Please output exactly the part of the records below that opens with the line containing "Rangoli Dejain photo: Rangoli" and closes with the line containing "wird eine natürliche", both lines included, and nothing else.

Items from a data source

-*-

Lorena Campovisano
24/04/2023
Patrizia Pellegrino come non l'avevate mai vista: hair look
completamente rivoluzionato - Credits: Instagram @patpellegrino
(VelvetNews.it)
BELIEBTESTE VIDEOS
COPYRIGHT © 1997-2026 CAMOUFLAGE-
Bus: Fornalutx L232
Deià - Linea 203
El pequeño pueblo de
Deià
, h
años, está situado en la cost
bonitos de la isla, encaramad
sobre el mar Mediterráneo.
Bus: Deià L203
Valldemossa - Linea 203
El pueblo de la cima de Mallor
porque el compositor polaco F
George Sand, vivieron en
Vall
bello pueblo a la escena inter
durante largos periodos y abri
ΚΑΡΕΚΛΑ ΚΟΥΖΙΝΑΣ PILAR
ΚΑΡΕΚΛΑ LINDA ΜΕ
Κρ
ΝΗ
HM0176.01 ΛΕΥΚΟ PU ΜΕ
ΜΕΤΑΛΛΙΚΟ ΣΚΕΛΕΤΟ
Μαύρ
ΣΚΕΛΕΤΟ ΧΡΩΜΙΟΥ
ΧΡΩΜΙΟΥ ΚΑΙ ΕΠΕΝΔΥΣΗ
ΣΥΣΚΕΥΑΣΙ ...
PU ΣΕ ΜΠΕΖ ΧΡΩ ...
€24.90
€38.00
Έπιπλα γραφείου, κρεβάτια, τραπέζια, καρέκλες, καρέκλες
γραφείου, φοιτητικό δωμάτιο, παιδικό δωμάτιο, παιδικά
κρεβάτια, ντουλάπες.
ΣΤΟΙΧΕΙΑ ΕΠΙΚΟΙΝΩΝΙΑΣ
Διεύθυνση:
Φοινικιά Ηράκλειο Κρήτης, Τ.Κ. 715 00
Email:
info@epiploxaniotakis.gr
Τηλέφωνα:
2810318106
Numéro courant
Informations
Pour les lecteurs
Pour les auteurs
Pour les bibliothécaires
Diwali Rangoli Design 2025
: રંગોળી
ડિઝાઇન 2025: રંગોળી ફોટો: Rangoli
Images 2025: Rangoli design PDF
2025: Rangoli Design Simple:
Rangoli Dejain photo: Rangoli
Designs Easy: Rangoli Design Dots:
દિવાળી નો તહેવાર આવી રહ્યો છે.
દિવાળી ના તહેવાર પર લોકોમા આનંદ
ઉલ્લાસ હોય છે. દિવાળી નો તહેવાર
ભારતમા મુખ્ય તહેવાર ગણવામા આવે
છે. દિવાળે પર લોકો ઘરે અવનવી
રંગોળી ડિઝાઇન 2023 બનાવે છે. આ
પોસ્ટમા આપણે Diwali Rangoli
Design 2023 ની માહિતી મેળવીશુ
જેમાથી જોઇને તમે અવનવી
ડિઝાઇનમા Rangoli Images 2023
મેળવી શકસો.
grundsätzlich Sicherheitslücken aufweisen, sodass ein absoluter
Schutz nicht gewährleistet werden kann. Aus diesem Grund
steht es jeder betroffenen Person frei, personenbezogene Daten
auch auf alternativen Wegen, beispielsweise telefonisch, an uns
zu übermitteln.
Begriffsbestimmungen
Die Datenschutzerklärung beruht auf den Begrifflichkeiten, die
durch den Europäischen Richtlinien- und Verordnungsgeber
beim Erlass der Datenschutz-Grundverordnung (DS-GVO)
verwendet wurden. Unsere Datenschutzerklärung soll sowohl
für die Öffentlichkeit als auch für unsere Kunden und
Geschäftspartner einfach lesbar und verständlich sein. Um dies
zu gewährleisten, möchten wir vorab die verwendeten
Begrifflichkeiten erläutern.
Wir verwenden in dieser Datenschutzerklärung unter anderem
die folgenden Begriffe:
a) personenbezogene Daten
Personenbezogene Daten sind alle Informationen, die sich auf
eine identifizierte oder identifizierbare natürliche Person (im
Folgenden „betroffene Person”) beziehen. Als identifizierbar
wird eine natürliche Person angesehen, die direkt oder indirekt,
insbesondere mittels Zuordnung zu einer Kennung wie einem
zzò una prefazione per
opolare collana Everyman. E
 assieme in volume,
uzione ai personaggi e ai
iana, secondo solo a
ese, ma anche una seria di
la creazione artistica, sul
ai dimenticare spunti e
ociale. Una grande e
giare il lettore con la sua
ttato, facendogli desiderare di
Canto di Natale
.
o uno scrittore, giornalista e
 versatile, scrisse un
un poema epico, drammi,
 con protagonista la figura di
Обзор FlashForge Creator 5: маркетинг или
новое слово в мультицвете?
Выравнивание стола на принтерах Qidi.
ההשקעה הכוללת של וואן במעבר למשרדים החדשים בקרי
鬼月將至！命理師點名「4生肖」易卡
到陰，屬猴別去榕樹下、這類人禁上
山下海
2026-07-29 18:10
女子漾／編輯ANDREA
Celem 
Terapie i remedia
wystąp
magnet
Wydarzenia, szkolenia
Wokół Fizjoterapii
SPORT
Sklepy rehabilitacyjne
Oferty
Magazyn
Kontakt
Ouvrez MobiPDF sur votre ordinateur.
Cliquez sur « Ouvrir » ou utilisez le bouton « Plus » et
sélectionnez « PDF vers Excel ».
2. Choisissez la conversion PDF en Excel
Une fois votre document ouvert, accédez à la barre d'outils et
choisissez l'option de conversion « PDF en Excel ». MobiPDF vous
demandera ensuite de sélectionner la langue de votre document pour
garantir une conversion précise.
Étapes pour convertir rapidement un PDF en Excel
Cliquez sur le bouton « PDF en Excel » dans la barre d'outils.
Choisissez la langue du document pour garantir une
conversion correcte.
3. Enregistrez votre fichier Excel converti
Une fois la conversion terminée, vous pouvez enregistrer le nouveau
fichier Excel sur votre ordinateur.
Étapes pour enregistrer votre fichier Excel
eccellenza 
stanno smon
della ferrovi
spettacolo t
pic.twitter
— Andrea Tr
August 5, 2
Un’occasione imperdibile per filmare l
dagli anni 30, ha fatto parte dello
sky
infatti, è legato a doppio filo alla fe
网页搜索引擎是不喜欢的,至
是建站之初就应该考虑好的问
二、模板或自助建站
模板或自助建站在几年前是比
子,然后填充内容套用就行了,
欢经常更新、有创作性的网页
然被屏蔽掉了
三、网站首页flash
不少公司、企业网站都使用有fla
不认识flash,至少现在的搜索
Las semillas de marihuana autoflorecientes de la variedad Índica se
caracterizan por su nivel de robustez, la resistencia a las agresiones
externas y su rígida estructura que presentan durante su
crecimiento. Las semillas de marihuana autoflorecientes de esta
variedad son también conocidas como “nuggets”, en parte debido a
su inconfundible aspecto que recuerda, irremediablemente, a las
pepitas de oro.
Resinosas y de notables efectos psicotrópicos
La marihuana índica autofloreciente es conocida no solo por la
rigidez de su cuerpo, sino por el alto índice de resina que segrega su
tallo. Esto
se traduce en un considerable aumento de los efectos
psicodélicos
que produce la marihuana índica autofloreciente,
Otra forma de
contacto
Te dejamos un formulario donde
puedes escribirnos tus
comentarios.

-*-

**REPLY**:
Rangoli Dejain photo: Rangoli
Designs Easy: Rangoli Design Dots:
દિવાળી નો તહેવાર આવી રહ્યો છે.
દિવાળી ના તહેવાર પર લોકોમા આનંદ
ઉલ્લાસ હોય છે. દિવાળી નો તહેવાર
ભારતમા મુખ્ય તહેવાર ગણવામા આવે
છે. દિવાળે પર લોકો ઘરે અવનવી
રંગોળી ડિઝાઇન 2023 બનાવે છે. આ
પોસ્ટમા આપણે Diwali Rangoli
Design 2023 ની માહિતી મેળવીશુ
જેમાથી જોઇને તમે અવનવી
ડિઝાઇનમા Rangoli Images 2023
મેળવી શકસો.
grundsätzlich Sicherheitslücken aufweisen, sodass ein absoluter
Schutz nicht gewährleistet werden kann. Aus diesem Grund
steht es jeder betroffenen Person frei, personenbezogene Daten
auch auf alternativen Wegen, beispielsweise telefonisch, an uns
zu übermitteln.
Begriffsbestimmungen
Die Datenschutzerklärung beruht auf den Begrifflichkeiten, die
durch den Europäischen Richtlinien- und Verordnungsgeber
beim Erlass der Datenschutz-Grundverordnung (DS-GVO)
verwendet wurden. Unsere Datenschutzerklärung soll sowohl
für die Öffentlichkeit als auch für unsere Kunden und
Geschäftspartner einfach lesbar und verständlich sein. Um dies
zu gewährleisten, möchten wir vorab die verwendeten
Begrifflichkeiten erläutern.
Wir verwenden in dieser Datenschutzerklärung unter anderem
die folgenden Begriffe:
a) personenbezogene Daten
Personenbezogene Daten sind alle Informationen, die sich auf
eine identifizierte oder identifizierbare natürliche Person (im
Folgenden „betroffene Person”) beziehen. Als identifizierbar
wird eine natürliche Person angesehen, die direkt oder indirekt,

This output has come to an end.